Julus breed very readily if carefully attended to and well supplied with food. If they cannot obtain the food they like they will not breed so well. I found that sliced apples with leaves and grass formed the best food for them.
The process in the case of Lithobius is much harder to watch. Lithobius is not so plentiful as Julus terrestris, and the animals are more impatient of captivity, more shy in their habits, and do not breed so readily.
In January 1889 I was given the use of a room in the New Museums at Cambridge, and was allowed to fit it up as I liked, so that I was able to try the effect of different degrees of light and darkness, and of different degrees of warmth. I succeeded in observing the whole process. The female Lithobius is furnished with two small movable hooks at the end of the under surface of the body close to the opening of the oviduct. These small hooks have been observed by many naturalists, but their use has, so far as I know, never been described before. They play an important part in the proceedings following the laying of the egg. The time of breeding in Lithobius is rather later than in Julus, and begins about June and continues till August. There are first of all some convulsive movements of the last segments of the body, and then in about ten minutes the egg appears at the entrance of the oviduct. The egg is a small sphere (about the size of a number five shot), rather larger than that of Julus, and is covered with a sticky slime secreted by the large glands inside the body, usually called the accessory glands. When the egg falls out it is received by the little hooks, and is firmly clasped by them. This is the critical moment in the existence of the Lithobius into which the egg is destined to develop. If a male Lithobius sees the egg he makes a rush at the female, seizes the egg, and at once devours it. All the subsequent proceedings of the female seem to be directed to the frustration of this act of cannibalism. As soon as the egg is firmly clasped in the little hooks she rushes off to a convenient place away from the male, and uses her hooks to roll the egg round and round until it is completely covered by earth, which sticks to it owing to the viscous material with which it is coated; she also employs her hind legs, which have glands on the thighs, to effect her purpose. When the operation is complete the egg resembles a small round ball of mud, and is indistinguishable from the surrounding soil.
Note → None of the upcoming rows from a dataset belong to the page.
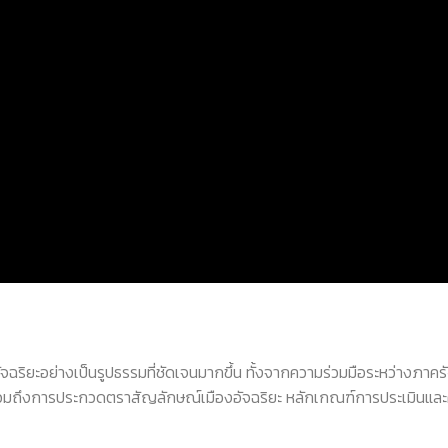
จฉริยะอย่างเป็นรูปธรรมที่ชัดเจนมากขึ้น ทั้งจากความร่วมมือระหว่างภาคร
 ปี รวมถึงการประกวดตราสัญลักษณ์เมืองอัจฉริยะ หลักเกณฑ์การประเมินและค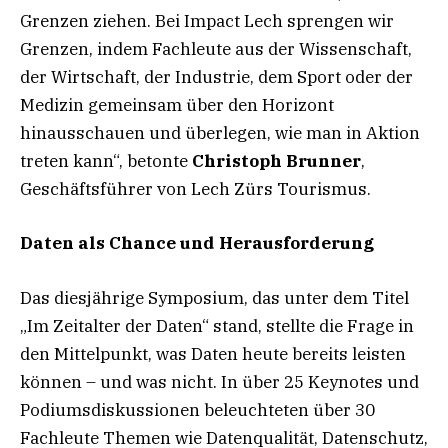
Grenzen ziehen. Bei Impact Lech sprengen wir
Grenzen, indem Fachleute aus der Wissenschaft,
der Wirtschaft, der Industrie, dem Sport oder der
Medizin gemeinsam über den Horizont
hinausschauen und überlegen, wie man in Aktion
treten kann“, betonte
Christoph Brunner
,
Geschäftsführer von Lech Zürs Tourismus.
Daten als Chance und Herausforderung
Das diesjährige Symposium, das unter dem Titel
„Im Zeitalter der Daten“ stand, stellte die Frage in
den Mittelpunkt, was Daten heute bereits leisten
können – und was nicht. In über 25 Keynotes und
Podiumsdiskussionen beleuchteten über 30
Fachleute Themen wie Datenqualität, Datenschutz,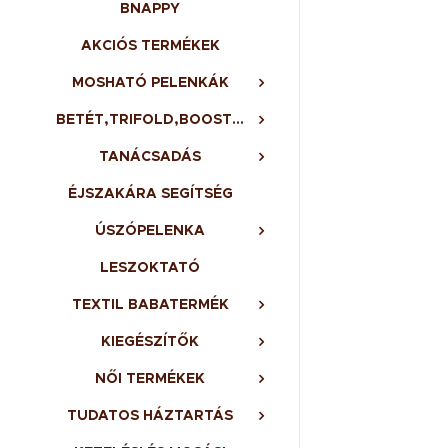
BNAPPY
AKCIÓS TERMÉKEK
MOSHATÓ PELENKÁK
BETÉT,TRIFOLD,BOOSTER,BELSŐ
TANÁCSADÁS
ÉJSZAKÁRA SEGÍTSÉG
ÚSZÓPELENKA
LESZOKTATÓ
TEXTIL BABATERMÉK
KIEGÉSZÍTŐK
NŐI TERMÉKEK
TUDATOS HÁZTARTÁS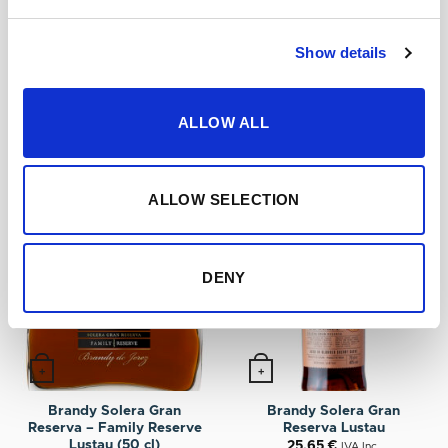
Añadir a mis favoritos
Show details
TAMBIÉN TE GUSTARÁ
ALLOW ALL
ALLOW SELECTION
DENY
+
+
Brandy Solera Gran
Brandy Solera Gran
Reserva – Family Reserve
Reserva Lustau
Lustau (50 cl)
25,65
€
IVA Inc.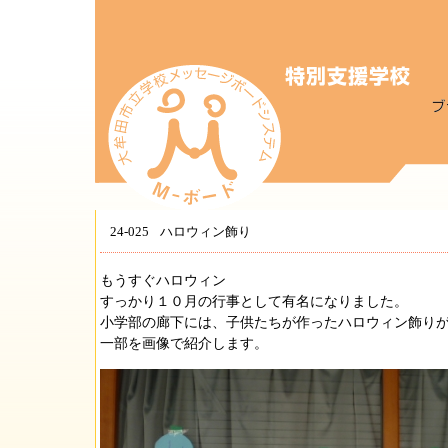
24-025
ハロウィン飾り
もうすぐハロウィン
すっかり１０月の行事として有名になりました。
小学部の廊下には、子供たちが作ったハロウィン飾り
一部を画像で紹介します。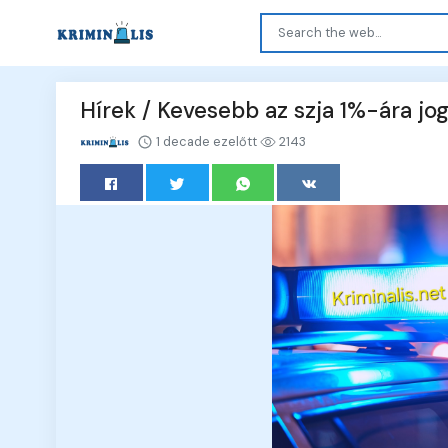
Hírek / Kevesebb az szja 1%-ára jogo
1 decade ezelőtt
2143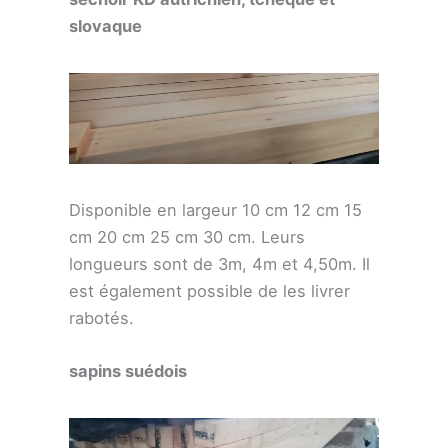
slovaque
Disponible en largeur 10 cm 12 cm 15
cm 20 cm 25 cm 30 cm. Leurs
longueurs sont de 3m, 4m et 4,50m. Il
est également possible de les livrer
rabotés.
sapins suédois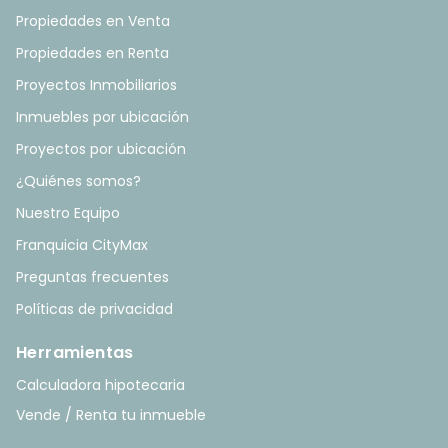
Propiedades en Venta
Propiedades en Renta
Proyectos Inmobiliarios
Inmuebles por ubicación
Proyectos por ubicación
¿Quiénes somos?
Nuestro Equipo
Franquicia CityMax
Preguntas frecuentes
Políticas de privacidad
Herramientas
Calculadora hipotecaria
Vende / Renta tu inmueble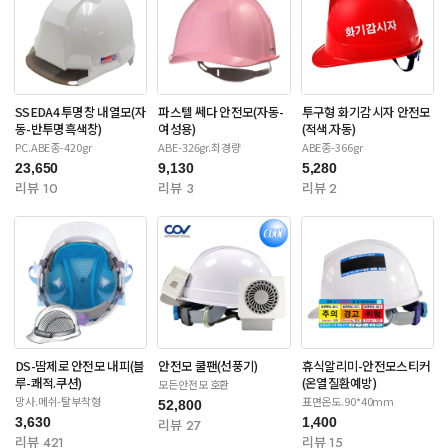
SSEDA4 투명창 내열모(자
파스텔 쎄다 안전모(자동-
투구형 화기감시자 안전모
동-반투명흑색창)
여성용)
(적색.자동)
PC.ABE종-420gr
ABE-326gr.최경량
ABE종-366gr
23,650
9,130
5,280
리뷰 10
리뷰 3
리뷰 2
DS-땀제로 안전모 내피(블
안전모 쿨팬(선풍기)
휴식알리미-안전모스티커
루-쾌적.쿠션)
(온열질환예방)
모든안전모 호환
망사.메쉬-탈부착형
표면온도.90*40mm
52,800
3,630
1,400
리뷰 27
리뷰 421
리뷰 15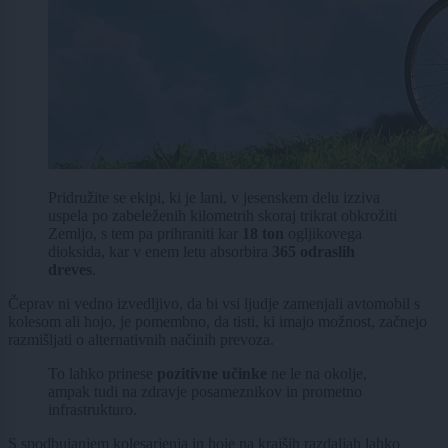
Pridružite se ekipi, ki je lani, v jesenskem delu izziva
uspela po zabeleženih kilometrih skoraj trikrat obkrožiti
Zemljo, s tem pa prihraniti kar
18 ton
ogljikovega
dioksida, kar v enem letu absorbira
365 odraslih
dreves
.
Čeprav ni vedno izvedljivo, da bi vsi ljudje zamenjali avtomobil s
kolesom ali hojo, je pomembno, da tisti, ki imajo možnost, začnejo
razmišljati o alternativnih načinih prevoza.
To lahko prinese
pozitivne učinke
ne le na okolje,
ampak tudi na zdravje posameznikov in prometno
infrastrukturo.
S spodbujanjem kolesarjenja in hoje na krajših razdaljah lahko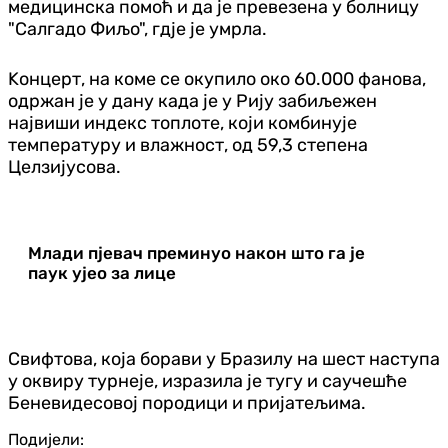
медицинска помоћ и да је превезена у болницу
"Салгадо Фиљо", гдје је умрла.
Kонцерт, на коме се окупило око 60.000 фанова,
одржан је у дану када је у Рију забиљежен
највиши индекс топлоте, који комбинује
температуру и влажност, од 59,3 степена
Целзијусова.
Млади пјевач преминуо након што га је
паук ујео за лице
Свифтова, која борави у Бразилу на шест наступа
у оквиру турнеје, изразила је тугу и саучешће
Беневидесовој породици и пријатељима.
Подијели: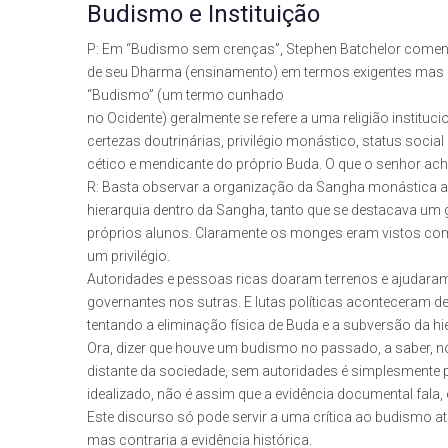
Budismo e Instituição
P: Em “Budismo sem crenças”, Stephen Batchelor comenta
de seu Dharma (ensinamento) em termos exigentes mas 
“Budismo” (um termo cunhado
no Ocidente) geralmente se refere a uma religião institucio
certezas doutrinárias, privilégio monástico, status social 
cético e mendicante do próprio Buda. O que o senhor ac
R: Basta observar a organização da Sangha monástica ao
hierarquia dentro da Sangha, tanto que se destacava u
próprios alunos. Claramente os monges eram vistos como
um privilégio.
Autoridades e pessoas ricas doaram terrenos e ajudara
governantes nos sutras. E lutas políticas aconteceram
tentando a eliminação física de Buda e a subversão da hi
Ora, dizer que houve um budismo no passado, a saber, no
distante da sociedade, sem autoridades é simplesmente p
idealizado, não é assim que a evidência documental fala, 
Este discurso só pode servir a uma crítica ao budism
mas contraria a evidência histórica.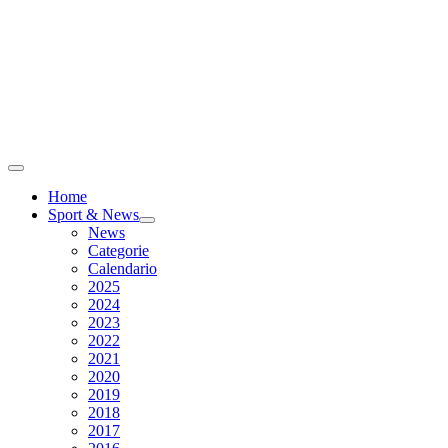
Home
Sport & News
News
Categorie
Calendario
2025
2024
2023
2022
2021
2020
2019
2018
2017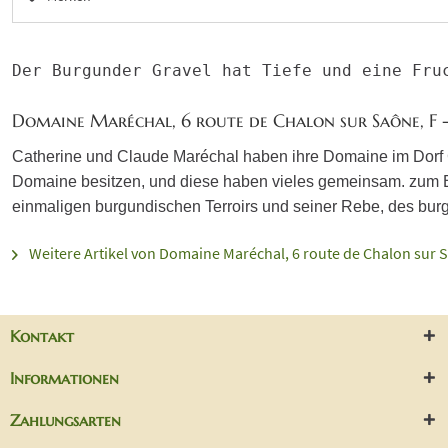
Der Burgunder Gravel hat Tiefe und eine Fru
Domaine Maréchal, 6 route de Chalon sur Saône, F 
Catherine und Claude Maréchal haben ihre Domaine im Dorf Ch
Domaine besitzen, und diese haben vieles gemeinsam. zum Be
einmaligen burgundischen Terroirs und seiner Rebe, des burg
Weitere Artikel von Domaine Maréchal, 6 route de Chalon sur S
Kontakt
Informationen
Zahlungsarten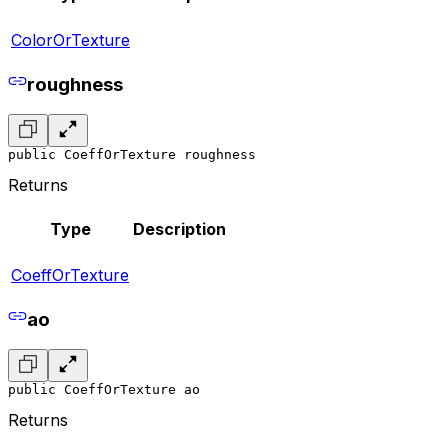
ColorOrTexture
roughness
public CoeffOrTexture roughness
Returns
Type
Description
CoeffOrTexture
ao
public CoeffOrTexture ao
Returns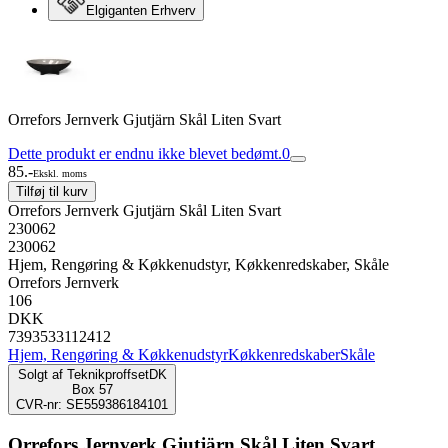
Elgiganten Erhverv
Orrefors Jernverk Gjutjärn Skål Liten Svart
Dette produkt er endnu ikke blevet bedømt.
0
85.-
Ekskl. moms
Tilføj til kurv
Orrefors Jernverk Gjutjärn Skål Liten Svart
230062
230062
Hjem, Rengøring & Køkkenudstyr, Køkkenredskaber, Skåle
Orrefors Jernverk
106
DKK
7393533112412
Hjem, Rengøring & Køkkenudstyr
Køkkenredskaber
Skåle
Solgt af
TeknikproffsetDK
Box 57
CVR-nr: SE559386184101
Orrefors Jernverk Gjutjärn Skål Liten Svart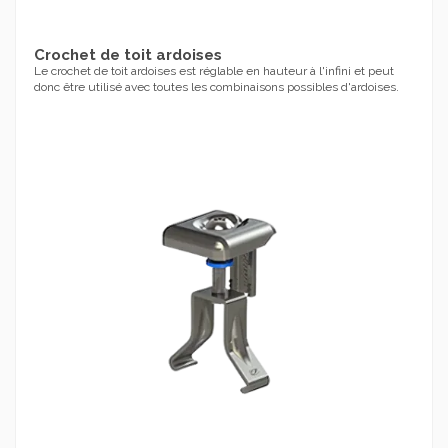
Crochet de toit ardoises
Le crochet de toit ardoises est réglable en hauteur à l'infini et peut
donc être utilisé avec toutes les combinaisons possibles d'ardoises.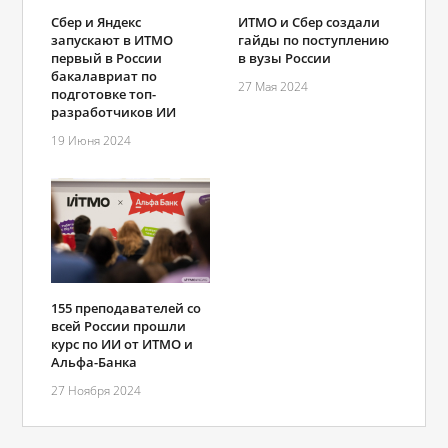
Сбер и Яндекс
ИТМО и Сбер создали
запускают в ИТМО
гайды по поступлению
первый в России
в вузы России
бакалавриат по
27 Мая 2024
подготовке топ-
разработчиков ИИ
19 Июня 2024
155 преподавателей со
всей России прошли
курс по ИИ от ИТМО и
Альфа-Банка
27 Ноября 2024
It is thus safe from the voracious appetite of the male, and she leaves it to its fate. The number of eggs laid is small when compared with the number laid by Julus.
The food in the case of Lithobius consisted of worms and blue-bottles, which were put alive into the glass vessel containing the Lithobius. I tried raw meat chopped up, but they did not thrive on it in the same way that they did on the living animals. I also put into their vessel bits of rotten wood containing larvae of insects, etc.
I have succeeded in bringing back some specimens of Polydesmus alive from Madeira, and in getting them to breed in this country—of course in artificial warmth—and their way of laying eggs and making a nest resembles that of Julus. Geophilus has one curious habit in connexion with the fertilisation of the female. The male spins a web and deposits in the middle of it a single spermatophore, and the female comes to the web to be fertilised. The Scolopendridae are said to bring forth their young alive, but I think the evidence for this is unsatisfactory. What have been taken for the young Scolopendrae are perhaps the large spermatophores of the male, which are not unlike a larval Myriapod in size and shape. I have never been able to observe the process of breeding in this family. I have had the spermatophores sent me from Gibraltar as "eggs," but a little examination soon showed me their real character.
The mode of progression in the Myriapods differs considerably, as might be expected in a class in which the number of legs varies to such an extent. The swiftest among them are the Scutigeridae with their long spider-like legs. The Scolopendridae are also able to move with considerable rapidity, and are also able to move tail forward almost as well as in the ordinary manner. Where there are such a number of legs it becomes a curious question as to the order in which the animal moves them; and though several people have endeavoured to find this out, the number of legs to be moved and the rapid movements have rendered accurate observation impossible.
Some years ago Professor E. Ray Lankester tried to study the order in which the legs of Centipedes moved, and came to the conclusion (recorded in an amusing letter in Nature, 23rd May 1889) that if the animal had to study the question itself, it would not get on at all. He finishes his letter with the following verses:—
A Centipede was happy quite
Until a toad in fun
Said, "Pray which leg moves after which?"